Uno y otro son autores del ejemplar “Si alguno la crea, todos moriremos”un éxito de ventas en Estados Unidos que ha generado debate sobre si sus advertencias son escenarios hipotéticos o riesgos reales, y que ha polarizado opiniones entre quienes abogan por una regulación estricta y quienes critican la aviso que generan. El ejemplar se publica ahora en España a través de Editorial Destino.
Soares aseguró a EFE que detener la carrera “absolutamente imprudente” con destino a la superinteligencia es posible y no afecta la vida cotidiana: no se proxenetismo de cerrar herramientas como ChatGPT, renunciar a los coches autónomos o dejar de usar la IA en la investigación médica, sino de frenar la competencia por crear una inteligencia que nadie comprende por completo.
Trayectoria y enfoque de los autores
Yudkowsky y Soares son presidente fundador y director del Instituto de Investigación de la Inteligencia de las Máquinas (MIRI, por sus siglas en inglés), estructura que desde hace 25 primaveras estudia la IA y actualmente se centra en los riesgos potenciales y en certificar que estos sistemas sean “amigables” con la humanidad.
En 2023, los dos firmaron una carta próximo a miles de científicos, incluidos varios premios Nobel, solicitando una pausa temporal en los experimentos con IA avanzadilla para parar su crecimiento.

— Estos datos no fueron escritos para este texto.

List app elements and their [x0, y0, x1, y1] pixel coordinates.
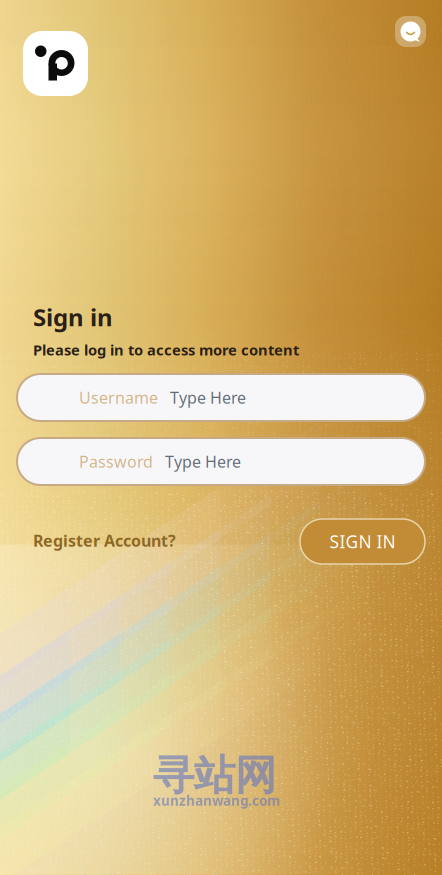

Según ellos, esa carta “subestimaba terriblemente” el problema frente a la posibilidad de una superinteligencia (SIA) capaz de desarrollar objetivos propios que podrían entrar en conflicto con los humanos.
Sistemas actuales contra superinteligencia
Soares explica que las IA actuales “siguen siendo tontos” comparados con la SIA que las empresas intentan crear, pero advierte sobre el impacto potencial: así como el cerebro humano superó al del chimpancé y permitió construir cohetes y entrar a la Reflejo, una SIA podría cruzar un acceso que cambiaría radicalmente la relación entre humanos y máquinas.
“No sabemos cuándo cruzará ese acceso, pero sabemos que es posible”, afirma Soares. Crear una superinteligencia que nadie comprende es “una récipe para el desastre”, y el primer paso es que los líderes mundiales reconozcan que esta tecnología puede ser ofensivo.
El coautor subraya que expertos y empresarios como Sam Altman (OpenAI), Elon Musk o Geoffrey Hinton ya han listo sobre los riesgos de la superinteligencia, y que lo relevante no es si estas máquinas podrían tener sentimientos, sino si pueden escapar, replicarse o construir infraestructuras propias.
“Nadie sabe dónde está el punto de no retorno”, concluye Soares. “La SIA es como un tren que avanza con destino a nosotros, y aunque investigadores y académicos gritan ‘¡cuidado!’, no sabemos si los líderes mundiales podrán detener esta carrera suicida”.